Find the next day from 20100303 (YYYYMMDD format)

Hi ,
i have doubt in bash shell script..
for example my file name is sampledate.sh
given command = ./sampledate.sh -d 20100303 -f karthi
how to find the next day from 20100303 (YYYYMMDD format)
After getting the next day ,changed date and -f argument value will be sent to one java class.

waiting for your response
Thanks

If you want the next date you can use the following way

full_date=$2
date=${full_date:4:2}
let next_date=$date+1;
if [ $next_date -lt 9 ]
then
        next_date="0"$next_date #adding trailing zeroes
fi
echo $next_date;

Hai Thillai,Karthi has clearly mentioned the date format in his post itself.Did you read it fully before you answer?Thillai,I think your solution won't be correct.Because,if the day number is 30 or 31,what happens,check it out?In your case,it simply incremented by 1.Then,the day will be 32 or 31.Whether it is expected?

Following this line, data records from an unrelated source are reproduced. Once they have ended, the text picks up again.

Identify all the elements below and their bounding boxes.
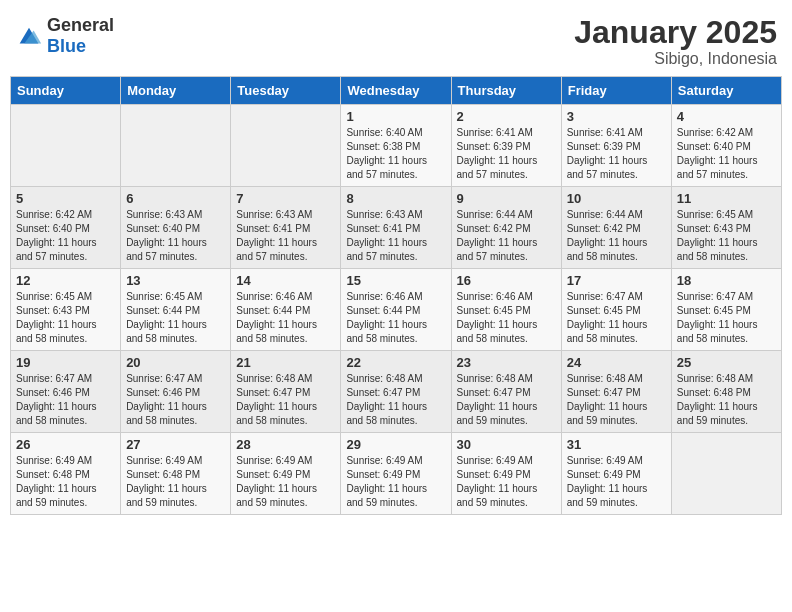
calendar-cell: 19Sunrise: 6:47 AMSunset: 6:46 PMDayligh… [11,351,121,433]
day-number: 2 [457,109,556,124]
logo-blue-text: Blue [47,36,114,57]
calendar-cell: 13Sunrise: 6:45 AMSunset: 6:44 PMDayligh… [121,269,231,351]
calendar-cell: 28Sunrise: 6:49 AMSunset: 6:49 PMDayligh… [231,433,341,515]
day-number: 30 [457,437,556,452]
day-number: 6 [126,191,225,206]
day-info: Sunrise: 6:44 AMSunset: 6:42 PMDaylight:… [457,209,538,262]
day-info: Sunrise: 6:49 AMSunset: 6:49 PMDaylight:… [457,455,538,508]
calendar-cell [121,105,231,187]
calendar-cell: 12Sunrise: 6:45 AMSunset: 6:43 PMDayligh… [11,269,121,351]
calendar-cell: 1Sunrise: 6:40 AMSunset: 6:38 PMDaylight… [341,105,451,187]
logo-text: General Blue [47,15,114,57]
day-info: Sunrise: 6:43 AMSunset: 6:41 PMDaylight:… [236,209,317,262]
day-info: Sunrise: 6:45 AMSunset: 6:43 PMDaylight:… [16,291,97,344]
day-info: Sunrise: 6:49 AMSunset: 6:49 PMDaylight:… [236,455,317,508]
calendar-cell: 18Sunrise: 6:47 AMSunset: 6:45 PMDayligh… [671,269,781,351]
weekday-header-sunday: Sunday [11,77,121,105]
day-info: Sunrise: 6:48 AMSunset: 6:47 PMDaylight:… [346,373,427,426]
calendar-cell: 16Sunrise: 6:46 AMSunset: 6:45 PMDayligh… [451,269,561,351]
day-number: 16 [457,273,556,288]
calendar-cell [231,105,341,187]
calendar-cell: 27Sunrise: 6:49 AMSunset: 6:48 PMDayligh… [121,433,231,515]
day-info: Sunrise: 6:41 AMSunset: 6:39 PMDaylight:… [567,127,648,180]
calendar-cell: 20Sunrise: 6:47 AMSunset: 6:46 PMDayligh… [121,351,231,433]
day-info: Sunrise: 6:44 AMSunset: 6:42 PMDaylight:… [567,209,648,262]
day-number: 3 [567,109,666,124]
day-number: 22 [346,355,445,370]
weekday-header-monday: Monday [121,77,231,105]
day-number: 4 [677,109,776,124]
day-info: Sunrise: 6:48 AMSunset: 6:48 PMDaylight:… [677,373,758,426]
weekday-header-wednesday: Wednesday [341,77,451,105]
calendar-week-row: 1Sunrise: 6:40 AMSunset: 6:38 PMDaylight… [11,105,782,187]
calendar-cell: 22Sunrise: 6:48 AMSunset: 6:47 PMDayligh… [341,351,451,433]
weekday-header-row: SundayMondayTuesdayWednesdayThursdayFrid… [11,77,782,105]
day-number: 24 [567,355,666,370]
calendar-cell: 26Sunrise: 6:49 AMSunset: 6:48 PMDayligh… [11,433,121,515]
day-number: 29 [346,437,445,452]
day-number: 13 [126,273,225,288]
day-info: Sunrise: 6:43 AMSunset: 6:41 PMDaylight:… [346,209,427,262]
day-number: 11 [677,191,776,206]
calendar-cell: 23Sunrise: 6:48 AMSunset: 6:47 PMDayligh… [451,351,561,433]
day-number: 25 [677,355,776,370]
day-number: 19 [16,355,115,370]
calendar-cell: 31Sunrise: 6:49 AMSunset: 6:49 PMDayligh… [561,433,671,515]
logo: General Blue [15,15,114,57]
day-info: Sunrise: 6:47 AMSunset: 6:45 PMDaylight:… [677,291,758,344]
logo-general-text: General [47,15,114,36]
day-info: Sunrise: 6:48 AMSunset: 6:47 PMDaylight:… [567,373,648,426]
calendar-cell [671,433,781,515]
day-number: 5 [16,191,115,206]
weekday-header-tuesday: Tuesday [231,77,341,105]
month-title: January 2025 [574,15,777,50]
day-number: 8 [346,191,445,206]
day-info: Sunrise: 6:46 AMSunset: 6:44 PMDaylight:… [236,291,317,344]
day-number: 1 [346,109,445,124]
day-info: Sunrise: 6:49 AMSunset: 6:49 PMDaylight:… [567,455,648,508]
calendar-cell: 11Sunrise: 6:45 AMSunset: 6:43 PMDayligh… [671,187,781,269]
logo-icon [15,23,43,51]
calendar-cell: 17Sunrise: 6:47 AMSunset: 6:45 PMDayligh… [561,269,671,351]
day-info: Sunrise: 6:45 AMSunset: 6:44 PMDaylight:… [126,291,207,344]
day-info: Sunrise: 6:41 AMSunset: 6:39 PMDaylight:… [457,127,538,180]
weekday-header-friday: Friday [561,77,671,105]
calendar-cell: 21Sunrise: 6:48 AMSunset: 6:47 PMDayligh… [231,351,341,433]
day-info: Sunrise: 6:42 AMSunset: 6:40 PMDaylight:… [16,209,97,262]
day-number: 14 [236,273,335,288]
calendar-cell: 24Sunrise: 6:48 AMSunset: 6:47 PMDayligh… [561,351,671,433]
day-number: 20 [126,355,225,370]
calendar-cell: 2Sunrise: 6:41 AMSunset: 6:39 PMDaylight… [451,105,561,187]
calendar-cell [11,105,121,187]
calendar-cell: 3Sunrise: 6:41 AMSunset: 6:39 PMDaylight… [561,105,671,187]
location: Sibigo, Indonesia [574,50,777,68]
calendar-week-row: 26Sunrise: 6:49 AMSunset: 6:48 PMDayligh… [11,433,782,515]
weekday-header-thursday: Thursday [451,77,561,105]
day-number: 31 [567,437,666,452]
calendar-week-row: 5Sunrise: 6:42 AMSunset: 6:40 PMDaylight… [11,187,782,269]
calendar-cell: 9Sunrise: 6:44 AMSunset: 6:42 PMDaylight… [451,187,561,269]
day-info: Sunrise: 6:46 AMSunset: 6:44 PMDaylight:… [346,291,427,344]
day-number: 23 [457,355,556,370]
title-section: January 2025 Sibigo, Indonesia [574,15,777,68]
calendar-cell: 14Sunrise: 6:46 AMSunset: 6:44 PMDayligh… [231,269,341,351]
day-number: 17 [567,273,666,288]
day-info: Sunrise: 6:40 AMSunset: 6:38 PMDaylight:… [346,127,427,180]
day-info: Sunrise: 6:47 AMSunset: 6:46 PMDaylight:… [126,373,207,426]
day-number: 10 [567,191,666,206]
day-number: 7 [236,191,335,206]
calendar-cell: 5Sunrise: 6:42 AMSunset: 6:40 PMDaylight… [11,187,121,269]
day-info: Sunrise: 6:48 AMSunset: 6:47 PMDaylight:… [457,373,538,426]
calendar-cell: 25Sunrise: 6:48 AMSunset: 6:48 PMDayligh… [671,351,781,433]
day-number: 28 [236,437,335,452]
day-info: Sunrise: 6:43 AMSunset: 6:40 PMDaylight:… [126,209,207,262]
day-number: 15 [346,273,445,288]
day-info: Sunrise: 6:46 AMSunset: 6:45 PMDaylight:… [457,291,538,344]
day-number: 21 [236,355,335,370]
page-header: General Blue January 2025 Sibigo, Indone… [10,10,782,68]
day-info: Sunrise: 6:49 AMSunset: 6:48 PMDaylight:… [16,455,97,508]
calendar-week-row: 12Sunrise: 6:45 AMSunset: 6:43 PMDayligh… [11,269,782,351]
day-number: 18 [677,273,776,288]
day-info: Sunrise: 6:45 AMSunset: 6:43 PMDaylight:… [677,209,758,262]
day-info: Sunrise: 6:42 AMSunset: 6:40 PMDaylight:… [677,127,758,180]
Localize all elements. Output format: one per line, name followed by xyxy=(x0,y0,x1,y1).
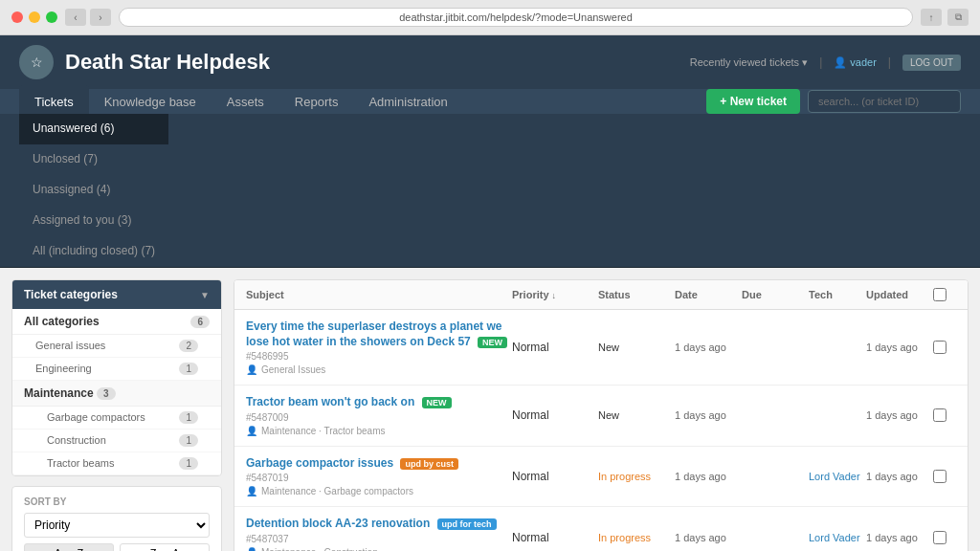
ticket-status: New xyxy=(598,342,675,353)
select-all-checkbox[interactable] xyxy=(933,288,947,301)
sort-label: SORT BY xyxy=(24,496,210,507)
badge-upd-tech: upd for tech xyxy=(437,518,497,530)
window-actions: ↑ ⧉ xyxy=(921,9,969,26)
ticket-tech[interactable]: Lord Vader xyxy=(809,471,866,482)
new-ticket-button[interactable]: + New ticket xyxy=(706,89,800,114)
sort-asc-button[interactable]: A → Z xyxy=(24,543,114,551)
category-subsub-item[interactable]: Tractor beams1 xyxy=(12,452,221,475)
ticket-status: New xyxy=(598,409,675,421)
person-icon: 👤 xyxy=(246,486,257,496)
category-group[interactable]: Maintenance 3 xyxy=(12,381,221,407)
ticket-updated: 1 days ago xyxy=(866,342,933,353)
category-all[interactable]: All categories6 xyxy=(12,309,221,335)
ticket-subject-link[interactable]: Tractor beam won't go back on xyxy=(246,395,414,408)
sort-select[interactable]: Priority xyxy=(24,513,210,538)
ticket-meta: 👤 Maintenance · Tractor beams xyxy=(246,426,512,436)
col-date: Date xyxy=(675,289,742,300)
brand-avatar: ☆ xyxy=(19,45,54,79)
ticket-tech[interactable]: Lord Vader xyxy=(809,532,866,543)
ticket-updated: 1 days ago xyxy=(866,532,933,543)
sub-nav-item[interactable]: Unclosed (7) xyxy=(19,144,168,175)
sub-nav: Unanswered (6)Unclosed (7)Unassigned (4)… xyxy=(0,114,980,268)
traffic-lights xyxy=(11,11,57,23)
category-subsub-item[interactable]: Construction1 xyxy=(12,430,221,452)
col-updated: Updated xyxy=(866,289,933,300)
table-row: Garbage compactor issues upd by cust #54… xyxy=(234,447,968,508)
nav-item-reports[interactable]: Reports xyxy=(279,85,354,119)
ticket-checkbox[interactable] xyxy=(933,341,947,354)
col-tech: Tech xyxy=(809,289,866,300)
ticket-status: In progress xyxy=(598,471,675,482)
header-right: Recently viewed tickets ▾ | 👤 vader | LO… xyxy=(690,55,961,71)
ticket-checkbox[interactable] xyxy=(933,408,947,422)
back-button[interactable]: ‹ xyxy=(65,9,86,26)
ticket-date: 1 days ago xyxy=(675,409,742,421)
sub-nav-item[interactable]: Unanswered (6) xyxy=(19,114,168,144)
category-sub-item[interactable]: General issues2 xyxy=(12,335,221,358)
ticket-category: Maintenance · Tractor beams xyxy=(261,426,386,436)
ticket-updated: 1 days ago xyxy=(866,471,933,482)
nav-item-administration[interactable]: Administration xyxy=(353,85,462,119)
col-subject: Subject xyxy=(246,289,512,300)
app-nav: TicketsKnowledge baseAssetsReportsAdmini… xyxy=(0,89,980,114)
ticket-subject-link[interactable]: Garbage compactor issues xyxy=(246,456,393,470)
tickets-area: Subject Priority ↓ Status Date Due Tech … xyxy=(234,279,969,551)
tickets-table: Subject Priority ↓ Status Date Due Tech … xyxy=(234,279,969,551)
categories-card: Ticket categories ▼ All categories6Gener… xyxy=(11,279,222,476)
ticket-meta: 👤 Maintenance · Construction xyxy=(246,547,512,551)
sort-desc-button[interactable]: Z → A xyxy=(120,543,210,551)
badge-new: NEW xyxy=(478,337,507,348)
table-row: Every time the superlaser destroys a pla… xyxy=(234,310,968,386)
category-subsub-item[interactable]: Garbage compactors1 xyxy=(12,407,221,430)
filter-icon[interactable]: ▼ xyxy=(200,290,210,300)
brand-title: Death Star Helpdesk xyxy=(65,50,270,75)
ticket-meta: 👤 Maintenance · Garbage compactors xyxy=(246,486,512,496)
ticket-subject-link[interactable]: Detention block AA-23 renovation xyxy=(246,517,430,530)
table-row: Detention block AA-23 renovation upd for… xyxy=(234,507,968,551)
tab-button[interactable]: ⧉ xyxy=(947,9,969,26)
main-content: Ticket categories ▼ All categories6Gener… xyxy=(0,268,980,551)
category-sub-item[interactable]: Engineering1 xyxy=(12,358,221,381)
sub-nav-item[interactable]: All (including closed) (7) xyxy=(19,236,168,267)
ticket-checkbox[interactable] xyxy=(933,531,947,544)
minimize-button[interactable] xyxy=(29,11,40,23)
nav-right: + New ticket xyxy=(706,89,961,114)
search-input[interactable] xyxy=(808,90,961,113)
share-button[interactable]: ↑ xyxy=(921,9,942,26)
ticket-rows: Every time the superlaser destroys a pla… xyxy=(234,310,968,551)
badge-upd-cust: upd by cust xyxy=(400,458,458,470)
sub-nav-items: Unanswered (6)Unclosed (7)Unassigned (4)… xyxy=(19,114,168,267)
sidebar-header: Ticket categories ▼ xyxy=(12,280,221,309)
recently-viewed-button[interactable]: Recently viewed tickets ▾ xyxy=(690,56,808,69)
close-button[interactable] xyxy=(11,11,23,23)
brand: ☆ Death Star Helpdesk xyxy=(19,45,270,79)
person-icon: 👤 xyxy=(246,426,257,436)
address-bar[interactable]: deathstar.jitbit.com/helpdesk/?mode=Unan… xyxy=(119,8,913,27)
maximize-button[interactable] xyxy=(46,11,57,23)
sidebar: Ticket categories ▼ All categories6Gener… xyxy=(11,279,222,551)
logout-button[interactable]: LOG OUT xyxy=(902,55,961,71)
sort-card: SORT BY Priority A → Z Z → A Select colu… xyxy=(11,486,222,551)
sub-nav-item[interactable]: Assigned to you (3) xyxy=(19,206,168,236)
ticket-category: Maintenance · Construction xyxy=(261,547,378,551)
user-icon: 👤 xyxy=(834,56,847,68)
user-link[interactable]: 👤 vader xyxy=(834,56,877,69)
category-label: All categories xyxy=(24,315,100,328)
table-header: Subject Priority ↓ Status Date Due Tech … xyxy=(234,280,968,310)
nav-items: TicketsKnowledge baseAssetsReportsAdmini… xyxy=(19,95,463,109)
sub-nav-item[interactable]: Unassigned (4) xyxy=(19,175,168,206)
ticket-priority: Normal xyxy=(512,531,598,544)
person-icon: 👤 xyxy=(246,364,257,375)
brand-icon: ☆ xyxy=(31,55,43,70)
ticket-category: General Issues xyxy=(261,364,325,375)
forward-button[interactable]: › xyxy=(90,9,111,26)
sidebar-header-label: Ticket categories xyxy=(24,288,118,301)
nav-item-assets[interactable]: Assets xyxy=(212,85,279,119)
ticket-subject-cell: Detention block AA-23 renovation upd for… xyxy=(246,517,512,551)
window-chrome: ‹ › deathstar.jitbit.com/helpdesk/?mode=… xyxy=(0,0,980,35)
ticket-checkbox[interactable] xyxy=(933,470,947,483)
ticket-subject-link[interactable]: Every time the superlaser destroys a pla… xyxy=(246,320,501,348)
table-row: Tractor beam won't go back on NEW #54870… xyxy=(234,386,968,447)
ticket-subject-cell: Tractor beam won't go back on NEW #54870… xyxy=(246,395,512,436)
col-priority[interactable]: Priority ↓ xyxy=(512,289,598,300)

Hai vivek! Thanks for your feedbacks! Actually I pointed the sample way of getting the next date.
I have given the basic the ideas only.
We are not here to write code from A-Z for the user's complete requirement.
We need to give the basic ideas.
That basic idea should make the poster to think in writing the code.
Here lot of stuffs should be achieved.
We need to check the month values. Because alternate months will have the last dates as 31,30,31,30 etc.
And also For the feb month also we need to consider.
If the date count is reached the last date for the particular month we need to increment the month count.
If the month count is reached 12 then we need to increment the year count
And we need to consider the leap year's Feb days.
Lot of stuffs are there.
I pointed the basic things about extracting the next date from the given command line argument.
Have you got my point?

Yeah Thillai,nice of you.But,it is better to mention before which means in your first reply itself.

thanks for reply

You mentioned $2 for getting date right?
but run time if i give
./sampledate.sh -f karthi -d 20100303 means wat ll happen?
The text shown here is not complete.